THE PROBLEM:
Please repeat every entry exactly as given, apart from dropping the images.

SOURCE INFORMATION:

........

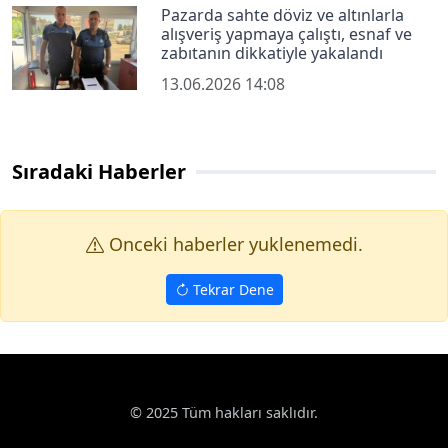
Pazarda sahte döviz ve altınlarla
alışveriş yapmaya çalıştı, esnaf ve
zabıtanın dikkatiyle yakalandı
13.06.2026 14:08
Sıradaki Haberler
Onceki haberler yuklenemedi.
Tekrar Dene
© 2025 Tüm hakları saklıdır.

........

YOUR SOLUTION:
Pazarda sahte döviz ve altınlarla
alışveriş yapmaya çalıştı, esnaf ve
zabıtanın dikkatiyle yakalandı
13.06.2026 14:08
Sıradaki Haberler
Onceki haberler yuklenemedi.
Tekrar Dene
© 2025 Tüm hakları saklıdır.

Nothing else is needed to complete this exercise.